Page-level text extractions:
=== Begin Enclosure ===

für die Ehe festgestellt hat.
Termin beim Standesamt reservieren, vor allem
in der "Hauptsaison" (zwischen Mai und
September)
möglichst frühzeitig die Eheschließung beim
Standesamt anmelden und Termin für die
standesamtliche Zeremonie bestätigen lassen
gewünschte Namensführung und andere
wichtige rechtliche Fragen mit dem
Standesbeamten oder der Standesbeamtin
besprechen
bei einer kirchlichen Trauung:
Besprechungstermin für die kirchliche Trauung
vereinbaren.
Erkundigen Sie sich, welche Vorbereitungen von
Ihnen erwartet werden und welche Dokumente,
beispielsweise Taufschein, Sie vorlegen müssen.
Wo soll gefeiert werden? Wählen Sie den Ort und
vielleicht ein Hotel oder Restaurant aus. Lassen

=== End Enclosure ===

§ **WHAT IS REQUIRED**: Print, without alteration, only the lines above between the one holding "(zwischen Mai und" and the one holding "wichtige rechtliche Fragen mit dem", inclusive.

§ **SOLUTION**:
in der "Hauptsaison" (zwischen Mai und
September)
möglichst frühzeitig die Eheschließung beim
Standesamt anmelden und Termin für die
standesamtliche Zeremonie bestätigen lassen
gewünschte Namensführung und andere
wichtige rechtliche Fragen mit dem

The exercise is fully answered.